INFORMATION SUPPLIED =
______________________________

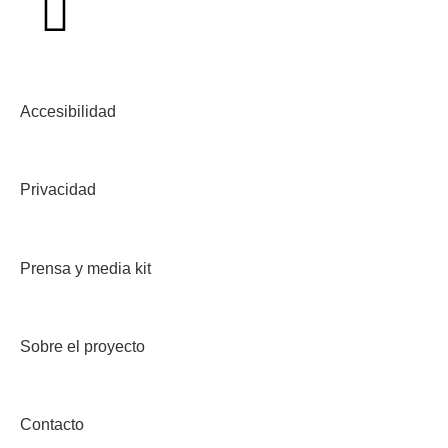
Accesibilidad
Privacidad
Prensa y media kit
Sobre el proyecto
Contacto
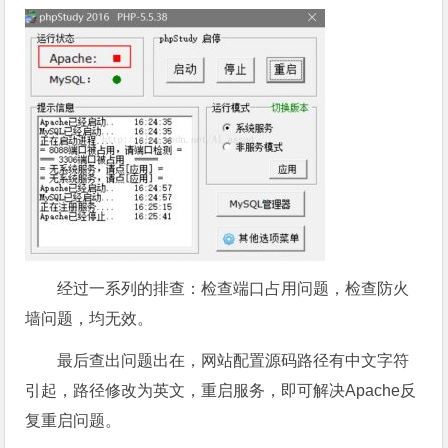
经过一系列的排查：检查端口占用问题，检查防火
墙问题，均无效。
最后查出问题出在，网站配置源码路径有中文字符
引起，路径修改为英文，重启服务，即可解决Apache反
复重启问题。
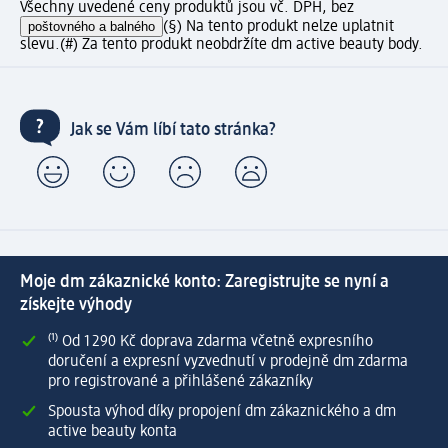
Všechny uvedené ceny produktů jsou vč. DPH, bez
poštovného a balného
(§) Na tento produkt nelze uplatnit
slevu.
(#) Za tento produkt neobdržíte dm active beauty body.
Jak se Vám líbí tato stránka?
Moje dm zákaznické konto: Zaregistrujte se nyní a
získejte výhody
⁽¹⁾ Od 1 290 Kč doprava zdarma včetně expresního
doručení a expresní vyzvednutí v prodejně dm zdarma
pro registrované a přihlášené zákazníky
Spousta výhod díky propojení dm zákaznického a dm
active beauty konta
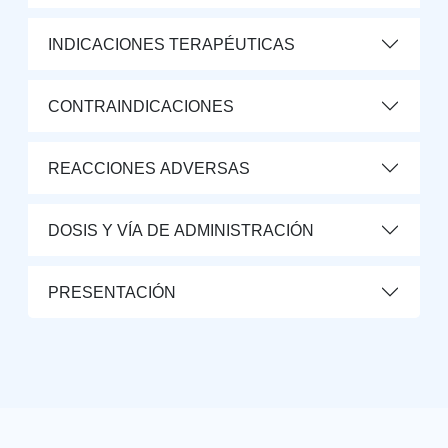
INDICACIONES TERAPÉUTICAS
CONTRAINDICACIONES
REACCIONES ADVERSAS
DOSIS Y VÍA DE ADMINISTRACIÓN
PRESENTACIÓN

______________________________

EXERCISE = Your answer must be an exact copy of the records, with no pictures in it.

EXERCISE RESPONSE =
Accesibilidad
Privacidad
Prensa y media kit
Sobre el proyecto
Contacto
经过一系列的排查：检查端口占用问题，检查防火
墙问题，均无效。
最后查出问题出在，网站配置源码路径有中文字符
引起，路径修改为英文，重启服务，即可解决Apache反
复重启问题。
Všechny uvedené ceny produktů jsou vč. DPH, bez
poštovného a balného
(§) Na tento produkt nelze uplatnit
slevu.
(#) Za tento produkt neobdržíte dm active beauty body.
Jak se Vám líbí tato stránka?
Moje dm zákaznické konto: Zaregistrujte se nyní a
získejte výhody
⁽¹⁾ Od 1 290 Kč doprava zdarma včetně expresního
doručení a expresní vyzvednutí v prodejně dm zdarma
pro registrované a přihlášené zákazníky
Spousta výhod díky propojení dm zákaznického a dm
active beauty konta
INDICACIONES TERAPÉUTICAS
CONTRAINDICACIONES
REACCIONES ADVERSAS
DOSIS Y VÍA DE ADMINISTRACIÓN
PRESENTACIÓN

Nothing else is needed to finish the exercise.